**How to complete this task**
This calls for a verbatim copy of all the data, with no images carried over.

__________________________________________________

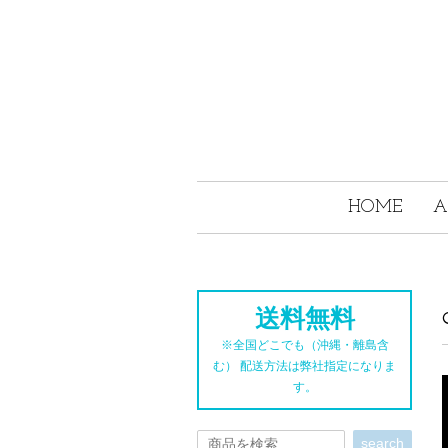
HOME
A
送料無料
※全国どこでも（沖縄・離島含
む） 配送方法は弊社指定になりま
す。
search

__________________________________________________

**Solution for this task**
HOME
A
送料無料
※全国どこでも（沖縄・離島含
む） 配送方法は弊社指定になりま
す。
search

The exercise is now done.